BEGIN

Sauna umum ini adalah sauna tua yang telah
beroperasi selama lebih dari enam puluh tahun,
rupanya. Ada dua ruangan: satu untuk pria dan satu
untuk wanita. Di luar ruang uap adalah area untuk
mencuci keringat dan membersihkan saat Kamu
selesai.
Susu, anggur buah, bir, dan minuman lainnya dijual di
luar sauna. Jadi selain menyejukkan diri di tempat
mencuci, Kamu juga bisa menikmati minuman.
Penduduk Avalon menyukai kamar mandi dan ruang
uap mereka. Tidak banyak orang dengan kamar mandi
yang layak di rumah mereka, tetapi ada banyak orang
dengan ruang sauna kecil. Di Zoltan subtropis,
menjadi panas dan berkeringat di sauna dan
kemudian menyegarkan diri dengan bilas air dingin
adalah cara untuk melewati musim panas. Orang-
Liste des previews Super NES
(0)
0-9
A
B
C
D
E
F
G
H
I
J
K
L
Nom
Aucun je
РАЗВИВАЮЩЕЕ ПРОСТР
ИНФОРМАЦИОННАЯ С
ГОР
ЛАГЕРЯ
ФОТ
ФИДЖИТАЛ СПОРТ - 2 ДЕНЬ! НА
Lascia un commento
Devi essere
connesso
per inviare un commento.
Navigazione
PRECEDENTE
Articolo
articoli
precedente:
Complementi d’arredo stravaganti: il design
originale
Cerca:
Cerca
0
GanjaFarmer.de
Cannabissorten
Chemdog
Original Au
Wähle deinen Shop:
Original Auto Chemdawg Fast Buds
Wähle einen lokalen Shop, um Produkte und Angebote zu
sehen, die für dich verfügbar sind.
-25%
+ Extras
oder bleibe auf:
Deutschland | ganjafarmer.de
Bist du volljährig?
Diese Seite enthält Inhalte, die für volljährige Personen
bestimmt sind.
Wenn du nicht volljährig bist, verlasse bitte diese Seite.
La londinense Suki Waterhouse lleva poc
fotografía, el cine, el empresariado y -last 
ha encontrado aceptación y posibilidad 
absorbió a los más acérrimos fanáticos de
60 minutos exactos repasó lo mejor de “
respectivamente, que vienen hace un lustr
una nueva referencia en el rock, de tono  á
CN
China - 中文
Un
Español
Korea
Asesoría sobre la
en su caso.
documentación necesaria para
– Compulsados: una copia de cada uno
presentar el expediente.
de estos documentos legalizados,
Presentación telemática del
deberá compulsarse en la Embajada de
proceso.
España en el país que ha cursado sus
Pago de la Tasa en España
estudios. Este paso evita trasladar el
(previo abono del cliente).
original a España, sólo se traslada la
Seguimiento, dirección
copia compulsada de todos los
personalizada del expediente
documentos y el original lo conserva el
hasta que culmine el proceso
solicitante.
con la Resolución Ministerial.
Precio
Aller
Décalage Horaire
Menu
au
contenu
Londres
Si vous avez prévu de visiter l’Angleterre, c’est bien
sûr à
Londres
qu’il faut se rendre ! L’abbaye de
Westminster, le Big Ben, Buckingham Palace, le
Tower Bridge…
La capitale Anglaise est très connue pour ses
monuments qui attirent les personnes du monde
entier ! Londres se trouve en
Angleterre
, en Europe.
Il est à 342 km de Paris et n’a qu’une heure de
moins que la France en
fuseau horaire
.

END

EXERCISE OBJECTIVE
Up to and including the last line above, starting with the line that contains "presentar el expediente.", return each line exactly and nothing else.

WRITTEN SOLUTION
presentar el expediente.
de estos documentos legalizados,
Presentación telemática del
deberá compulsarse en la Embajada de
proceso.
España en el país que ha cursado sus
Pago de la Tasa en España
estudios. Este paso evita trasladar el
(previo abono del cliente).
original a España, sólo se traslada la
Seguimiento, dirección
copia compulsada de todos los
personalizada del expediente
documentos y el original lo conserva el
hasta que culmine el proceso
solicitante.
con la Resolución Ministerial.
Precio
Aller
Décalage Horaire
Menu
au
contenu
Londres
Si vous avez prévu de visiter l’Angleterre, c’est bien
sûr à
Londres
qu’il faut se rendre ! L’abbaye de
Westminster, le Big Ben, Buckingham Palace, le
Tower Bridge…
La capitale Anglaise est très connue pour ses
monuments qui attirent les personnes du monde
entier ! Londres se trouve en
Angleterre
, en Europe.
Il est à 342 km de Paris et n’a qu’une heure de
moins que la France en
fuseau horaire
.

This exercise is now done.